Let's assume all cash purchase so mortgage payment isn't a factor and use 50% rule for simplicity:

$400×16×12 = $76,800 gross rents

50% rule NOI = $38,400

At $1,000,000 asking price the cap rate would be 3.8%

If you can easily increase rents to market at $850/unit:

$850×16×12 = $163,200 gross rents

50% rule NOI = $81,600

At $1,000,000 asking price the cap rate would be 8.2%

If comps are selling at a 7% cap rate the sales price of this property could sell anywhere between $548,571 using actual NOI and $1,165,714 using market rate NOI.

Clearly you shouldn't pay $1,165,714 based on unrealized potential, but it's also clear that the sellers would not entertain $548,571. So what would/should you pay?

Do you have any real life examples of how you handled a situation of severely undermarket rents like this? How did you come to your max purchase price?

Post: LLC loans impacting DTI

Anthony King
Posted
  • Investor
  • Charlotte, NC
  • Posts 231
  • Votes 243

@Nick Belsky Hi Nick, can you clarify for me please? I have a commercial multifamily mortgage for $860k that I just purchased in Oct through my LLC partnership with my brother and our wives.

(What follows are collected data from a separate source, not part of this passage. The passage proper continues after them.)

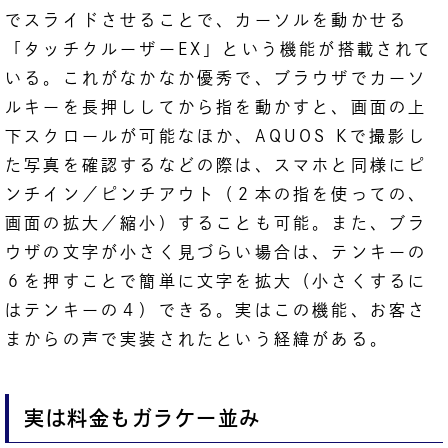
でスライドさせることで、カーソルを動かせる
「タッチクルーザーEX」という機能が搭載されて
いる。これがなかなか優秀で、ブラウザでカーソ
ルキーを長押ししてから指を動かすと、画面の上
下スクロールが可能なほか、AQUOS Kで撮影し
た写真を確認するなどの際は、スマホと同様にピ
ンチイン／ピンチアウト（２本の指を使っての、
画面の拡大／縮小）することも可能。また、ブラ
ウザの文字が小さく見づらい場合は、テンキーの
６を押すことで簡単に文字を拡大（小さくするに
はテンキーの４）できる。実はこの機能、お客さ
まからの声で実装されたという経緯がある。
実は料金もガラケー並み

The 4 of us signed personal guarantees and I specifically asked the lender if it would effect our DTI and I believe he said, "it will not show up on your credit report because it is in your LLC". However, now that I think about it, he carefully didn't say I am not legally obligated to report it when looking for future financing.

Are you saying that with a personal guarantee I am legally obligated to report it even if it doesn't show up on my credit report? My DTI would be way above any limits for a personal residence or even another 1-4 unit investment mortgage on top of the 7 I already have.

Post: looking to sell or to keep

Anthony King
Posted
  • Investor
  • Charlotte, NC
  • Posts 231
  • Votes 243

@Stephen Taylor I wouldn't say you're cash flowing $500 if your rent is only $500 more than your mortgage? Does that include taxes and insurance? What about repairs, maint, capex, vacancy, landscaping, water/trash? You're one AC unit or furnace away from zero cash flow for an entire year if you're not setting aside reserves. If a tenant moves out and you need new carpet, paint, etc, half of your "cash flow" is gone to get it rent ready again.

I was going to say it depends on your ROE, but since it is currently negative, I would sell and 1031 that money into actual cash flowing assets.

Post: When to sell an investment home

Anthony King
Posted
  • Investor
  • Charlotte, NC
  • Posts 231
  • Votes 243

@Amir B. He's asking why would you pay the entire mortgage off when you didn't have to? You probably had an interest rate lower than inflation and your tenant was paying the mortgage for you. All you did was prepay about $75,000 for a couple extra hundred bucks of cash flow per month. The interest on that loan was a tax deduction. Always pay the minimum and buy more cash flowing assets with that remaining money. Storing money in the equity of a home is the last place you want your money.

And gross revenue is a weird way to look at things. If you have $5,000 gross rents, but your expenses are $5,200 do you care how much your gross is, or that you're paying an extra $200/month?

Post: Building a Team for Large Multi-Families

Anthony King
Posted
  • Investor
  • Charlotte, NC
  • Posts 231
  • Votes 243

@Lee Lisemby sign me up as a GP investor.